**DIRECTIONS FOR THIS TASK:** Should any entry seem unclear, still set it down exactly as given, along with all the others.

GIVEN INFORMATION section start

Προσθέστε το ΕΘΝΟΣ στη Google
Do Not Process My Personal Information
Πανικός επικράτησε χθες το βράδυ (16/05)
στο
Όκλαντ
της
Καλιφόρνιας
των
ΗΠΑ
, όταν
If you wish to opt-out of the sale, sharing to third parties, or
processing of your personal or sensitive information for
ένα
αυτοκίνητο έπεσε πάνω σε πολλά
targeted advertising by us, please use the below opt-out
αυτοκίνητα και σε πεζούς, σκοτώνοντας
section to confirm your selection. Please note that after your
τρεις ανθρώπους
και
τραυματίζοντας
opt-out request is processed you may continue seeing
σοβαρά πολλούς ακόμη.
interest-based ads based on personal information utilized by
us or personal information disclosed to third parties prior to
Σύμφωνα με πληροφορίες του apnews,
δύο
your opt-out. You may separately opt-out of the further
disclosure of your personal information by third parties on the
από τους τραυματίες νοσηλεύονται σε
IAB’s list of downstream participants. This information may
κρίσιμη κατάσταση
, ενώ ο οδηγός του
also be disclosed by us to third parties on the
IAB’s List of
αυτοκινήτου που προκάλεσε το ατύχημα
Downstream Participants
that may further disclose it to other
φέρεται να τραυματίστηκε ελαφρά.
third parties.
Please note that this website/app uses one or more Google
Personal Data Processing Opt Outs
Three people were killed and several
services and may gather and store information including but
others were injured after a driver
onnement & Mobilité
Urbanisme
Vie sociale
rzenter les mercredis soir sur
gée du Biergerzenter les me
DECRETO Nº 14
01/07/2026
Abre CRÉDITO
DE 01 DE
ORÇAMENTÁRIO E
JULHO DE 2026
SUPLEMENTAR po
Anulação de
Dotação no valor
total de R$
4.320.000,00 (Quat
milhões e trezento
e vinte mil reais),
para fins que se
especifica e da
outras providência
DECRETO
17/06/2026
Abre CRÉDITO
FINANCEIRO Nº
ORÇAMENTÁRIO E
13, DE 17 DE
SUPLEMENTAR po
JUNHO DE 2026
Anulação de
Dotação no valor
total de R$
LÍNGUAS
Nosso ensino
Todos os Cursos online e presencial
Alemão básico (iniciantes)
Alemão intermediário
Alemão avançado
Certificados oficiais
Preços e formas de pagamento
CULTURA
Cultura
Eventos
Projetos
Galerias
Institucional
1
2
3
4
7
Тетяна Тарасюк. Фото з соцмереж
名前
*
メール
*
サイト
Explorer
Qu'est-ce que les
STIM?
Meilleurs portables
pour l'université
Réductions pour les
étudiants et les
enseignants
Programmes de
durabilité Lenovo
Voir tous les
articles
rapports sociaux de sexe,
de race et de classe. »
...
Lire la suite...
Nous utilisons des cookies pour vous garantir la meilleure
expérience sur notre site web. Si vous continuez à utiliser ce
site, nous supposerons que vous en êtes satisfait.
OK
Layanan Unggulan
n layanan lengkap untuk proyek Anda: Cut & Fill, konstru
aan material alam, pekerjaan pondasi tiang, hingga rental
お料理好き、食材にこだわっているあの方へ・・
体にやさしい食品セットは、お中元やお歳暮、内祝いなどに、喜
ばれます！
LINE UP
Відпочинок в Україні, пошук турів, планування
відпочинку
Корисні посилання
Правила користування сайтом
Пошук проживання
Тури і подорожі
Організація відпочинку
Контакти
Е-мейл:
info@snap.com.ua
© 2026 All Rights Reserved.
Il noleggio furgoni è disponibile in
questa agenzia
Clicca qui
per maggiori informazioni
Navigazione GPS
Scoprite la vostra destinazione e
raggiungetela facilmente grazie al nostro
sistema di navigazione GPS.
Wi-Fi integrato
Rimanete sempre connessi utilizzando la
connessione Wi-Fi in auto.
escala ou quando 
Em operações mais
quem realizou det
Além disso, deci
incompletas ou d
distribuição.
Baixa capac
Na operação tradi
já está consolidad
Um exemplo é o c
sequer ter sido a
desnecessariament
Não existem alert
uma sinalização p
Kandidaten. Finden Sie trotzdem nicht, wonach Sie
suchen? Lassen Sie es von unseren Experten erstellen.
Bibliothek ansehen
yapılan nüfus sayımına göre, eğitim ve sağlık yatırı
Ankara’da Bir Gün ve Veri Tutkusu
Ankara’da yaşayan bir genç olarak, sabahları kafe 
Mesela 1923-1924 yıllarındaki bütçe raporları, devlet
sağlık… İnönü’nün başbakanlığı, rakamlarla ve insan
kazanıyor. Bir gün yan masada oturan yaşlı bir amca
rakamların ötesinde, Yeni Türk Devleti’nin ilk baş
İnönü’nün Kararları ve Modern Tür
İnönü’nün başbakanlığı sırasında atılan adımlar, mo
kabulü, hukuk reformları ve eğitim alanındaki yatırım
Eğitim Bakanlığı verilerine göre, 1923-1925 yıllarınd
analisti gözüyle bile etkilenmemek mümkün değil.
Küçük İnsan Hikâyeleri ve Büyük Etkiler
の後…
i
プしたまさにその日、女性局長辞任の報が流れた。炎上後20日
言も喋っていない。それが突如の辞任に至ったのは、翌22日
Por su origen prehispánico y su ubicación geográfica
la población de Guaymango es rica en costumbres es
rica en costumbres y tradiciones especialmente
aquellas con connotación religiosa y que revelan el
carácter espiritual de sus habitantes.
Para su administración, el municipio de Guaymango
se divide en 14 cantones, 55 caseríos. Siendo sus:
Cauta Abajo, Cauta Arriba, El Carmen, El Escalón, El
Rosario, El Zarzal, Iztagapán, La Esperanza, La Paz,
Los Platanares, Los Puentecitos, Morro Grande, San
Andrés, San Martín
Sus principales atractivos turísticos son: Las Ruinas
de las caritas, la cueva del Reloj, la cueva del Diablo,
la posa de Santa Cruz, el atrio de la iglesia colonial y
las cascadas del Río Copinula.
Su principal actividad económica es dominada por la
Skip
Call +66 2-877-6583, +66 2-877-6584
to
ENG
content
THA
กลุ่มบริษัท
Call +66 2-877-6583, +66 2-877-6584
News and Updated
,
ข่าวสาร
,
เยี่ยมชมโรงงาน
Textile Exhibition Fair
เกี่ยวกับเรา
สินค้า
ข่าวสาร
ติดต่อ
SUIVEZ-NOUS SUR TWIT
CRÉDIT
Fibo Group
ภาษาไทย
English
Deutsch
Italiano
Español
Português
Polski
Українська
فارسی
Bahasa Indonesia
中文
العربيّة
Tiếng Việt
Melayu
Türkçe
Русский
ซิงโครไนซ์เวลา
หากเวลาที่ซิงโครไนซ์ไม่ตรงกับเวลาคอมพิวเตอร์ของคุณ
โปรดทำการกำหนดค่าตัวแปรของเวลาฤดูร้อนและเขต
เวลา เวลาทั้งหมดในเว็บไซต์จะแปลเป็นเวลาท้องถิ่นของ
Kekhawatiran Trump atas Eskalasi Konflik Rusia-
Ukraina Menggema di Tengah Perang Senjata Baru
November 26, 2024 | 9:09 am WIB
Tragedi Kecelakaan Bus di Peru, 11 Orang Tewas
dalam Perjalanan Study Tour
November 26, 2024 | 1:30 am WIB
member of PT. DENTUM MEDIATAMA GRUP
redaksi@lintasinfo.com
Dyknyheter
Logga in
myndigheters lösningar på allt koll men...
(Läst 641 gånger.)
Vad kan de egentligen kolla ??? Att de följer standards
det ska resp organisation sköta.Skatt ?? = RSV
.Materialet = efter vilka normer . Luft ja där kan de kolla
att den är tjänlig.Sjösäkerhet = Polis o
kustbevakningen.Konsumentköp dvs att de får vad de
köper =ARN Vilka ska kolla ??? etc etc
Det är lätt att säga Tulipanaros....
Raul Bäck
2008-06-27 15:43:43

GIVEN INFORMATION section end

**TASK RESULT:**
Προσθέστε το ΕΘΝΟΣ στη Google
Do Not Process My Personal Information
Πανικός επικράτησε χθες το βράδυ (16/05)
στο
Όκλαντ
της
Καλιφόρνιας
των
ΗΠΑ
, όταν
If you wish to opt-out of the sale, sharing to third parties, or
processing of your personal or sensitive information for
ένα
αυτοκίνητο έπεσε πάνω σε πολλά
targeted advertising by us, please use the below opt-out
αυτοκίνητα και σε πεζούς, σκοτώνοντας
section to confirm your selection. Please note that after your
τρεις ανθρώπους
και
τραυματίζοντας
opt-out request is processed you may continue seeing
σοβαρά πολλούς ακόμη.
interest-based ads based on personal information utilized by
us or personal information disclosed to third parties prior to
Σύμφωνα με πληροφορίες του apnews,
δύο
your opt-out. You may separately opt-out of the further
disclosure of your personal information by third parties on the
από τους τραυματίες νοσηλεύονται σε
IAB’s list of downstream participants. This information may
κρίσιμη κατάσταση
, ενώ ο οδηγός του
also be disclosed by us to third parties on the
IAB’s List of
αυτοκινήτου που προκάλεσε το ατύχημα
Downstream Participants
that may further disclose it to other
φέρεται να τραυματίστηκε ελαφρά.
third parties.
Please note that this website/app uses one or more Google
Personal Data Processing Opt Outs
Three people were killed and several
services and may gather and store information including but
others were injured after a driver
onnement & Mobilité
Urbanisme
Vie sociale
rzenter les mercredis soir sur
gée du Biergerzenter les me
DECRETO Nº 14
01/07/2026
Abre CRÉDITO
DE 01 DE
ORÇAMENTÁRIO E
JULHO DE 2026
SUPLEMENTAR po
Anulação de
Dotação no valor
total de R$
4.320.000,00 (Quat
milhões e trezento
e vinte mil reais),
para fins que se
especifica e da
outras providência
DECRETO
17/06/2026
Abre CRÉDITO
FINANCEIRO Nº
ORÇAMENTÁRIO E
13, DE 17 DE
SUPLEMENTAR po
JUNHO DE 2026
Anulação de
Dotação no valor
total de R$
LÍNGUAS
Nosso ensino
Todos os Cursos online e presencial
Alemão básico (iniciantes)
Alemão intermediário
Alemão avançado
Certificados oficiais
Preços e formas de pagamento
CULTURA
Cultura
Eventos
Projetos
Galerias
Institucional
1
2
3
4
7
Тетяна Тарасюк. Фото з соцмереж
名前
*
メール
*
サイト
Explorer
Qu'est-ce que les
STIM?
Meilleurs portables
pour l'université
Réductions pour les
étudiants et les
enseignants
Programmes de
durabilité Lenovo
Voir tous les
articles
rapports sociaux de sexe,
de race et de classe. »
...
Lire la suite...
Nous utilisons des cookies pour vous garantir la meilleure
expérience sur notre site web. Si vous continuez à utiliser ce
site, nous supposerons que vous en êtes satisfait.
OK
Layanan Unggulan
n layanan lengkap untuk proyek Anda: Cut & Fill, konstru
aan material alam, pekerjaan pondasi tiang, hingga rental
お料理好き、食材にこだわっているあの方へ・・
体にやさしい食品セットは、お中元やお歳暮、内祝いなどに、喜
ばれます！
LINE UP
Відпочинок в Україні, пошук турів, планування
відпочинку
Корисні посилання
Правила користування сайтом
Пошук проживання
Тури і подорожі
Організація відпочинку
Контакти
Е-мейл:
info@snap.com.ua
© 2026 All Rights Reserved.
Il noleggio furgoni è disponibile in
questa agenzia
Clicca qui
per maggiori informazioni
Navigazione GPS
Scoprite la vostra destinazione e
raggiungetela facilmente grazie al nostro
sistema di navigazione GPS.
Wi-Fi integrato
Rimanete sempre connessi utilizzando la
connessione Wi-Fi in auto.
escala ou quando 
Em operações mais
quem realizou det
Além disso, deci
incompletas ou d
distribuição.
Baixa capac
Na operação tradi
já está consolidad
Um exemplo é o c
sequer ter sido a
desnecessariament
Não existem alert
uma sinalização p
Kandidaten. Finden Sie trotzdem nicht, wonach Sie
suchen? Lassen Sie es von unseren Experten erstellen.
Bibliothek ansehen
yapılan nüfus sayımına göre, eğitim ve sağlık yatırı
Ankara’da Bir Gün ve Veri Tutkusu
Ankara’da yaşayan bir genç olarak, sabahları kafe 
Mesela 1923-1924 yıllarındaki bütçe raporları, devlet
sağlık… İnönü’nün başbakanlığı, rakamlarla ve insan
kazanıyor. Bir gün yan masada oturan yaşlı bir amca
rakamların ötesinde, Yeni Türk Devleti’nin ilk baş
İnönü’nün Kararları ve Modern Tür
İnönü’nün başbakanlığı sırasında atılan adımlar, mo
kabulü, hukuk reformları ve eğitim alanındaki yatırım
Eğitim Bakanlığı verilerine göre, 1923-1925 yıllarınd
analisti gözüyle bile etkilenmemek mümkün değil.
Küçük İnsan Hikâyeleri ve Büyük Etkiler
の後…
i
プしたまさにその日、女性局長辞任の報が流れた。炎上後20日
言も喋っていない。それが突如の辞任に至ったのは、翌22日
Por su origen prehispánico y su ubicación geográfica
la población de Guaymango es rica en costumbres es
rica en costumbres y tradiciones especialmente
aquellas con connotación religiosa y que revelan el
carácter espiritual de sus habitantes.
Para su administración, el municipio de Guaymango
se divide en 14 cantones, 55 caseríos. Siendo sus:
Cauta Abajo, Cauta Arriba, El Carmen, El Escalón, El
Rosario, El Zarzal, Iztagapán, La Esperanza, La Paz,
Los Platanares, Los Puentecitos, Morro Grande, San
Andrés, San Martín
Sus principales atractivos turísticos son: Las Ruinas
de las caritas, la cueva del Reloj, la cueva del Diablo,
la posa de Santa Cruz, el atrio de la iglesia colonial y
las cascadas del Río Copinula.
Su principal actividad económica es dominada por la
Skip
Call +66 2-877-6583, +66 2-877-6584
to
ENG
content
THA
กลุ่มบริษัท
Call +66 2-877-6583, +66 2-877-6584
News and Updated
,
ข่าวสาร
,
เยี่ยมชมโรงงาน
Textile Exhibition Fair
เกี่ยวกับเรา
สินค้า
ข่าวสาร
ติดต่อ
SUIVEZ-NOUS SUR TWIT
CRÉDIT
Fibo Group
ภาษาไทย
English
Deutsch
Italiano
Español
Português
Polski
Українська
فارسی
Bahasa Indonesia
中文
العربيّة
Tiếng Việt
Melayu
Türkçe
Русский
ซิงโครไนซ์เวลา
หากเวลาที่ซิงโครไนซ์ไม่ตรงกับเวลาคอมพิวเตอร์ของคุณ
โปรดทำการกำหนดค่าตัวแปรของเวลาฤดูร้อนและเขต
เวลา เวลาทั้งหมดในเว็บไซต์จะแปลเป็นเวลาท้องถิ่นของ
Kekhawatiran Trump atas Eskalasi Konflik Rusia-
Ukraina Menggema di Tengah Perang Senjata Baru
November 26, 2024 | 9:09 am WIB
Tragedi Kecelakaan Bus di Peru, 11 Orang Tewas
dalam Perjalanan Study Tour
November 26, 2024 | 1:30 am WIB
member of PT. DENTUM MEDIATAMA GRUP
redaksi@lintasinfo.com
Dyknyheter
Logga in
myndigheters lösningar på allt koll men...
(Läst 641 gånger.)
Vad kan de egentligen kolla ??? Att de följer standards
det ska resp organisation sköta.Skatt ?? = RSV
.Materialet = efter vilka normer . Luft ja där kan de kolla
att den är tjänlig.Sjösäkerhet = Polis o
kustbevakningen.Konsumentköp dvs att de får vad de
köper =ARN Vilka ska kolla ??? etc etc
Det är lätt att säga Tulipanaros....
Raul Bäck
2008-06-27 15:43:43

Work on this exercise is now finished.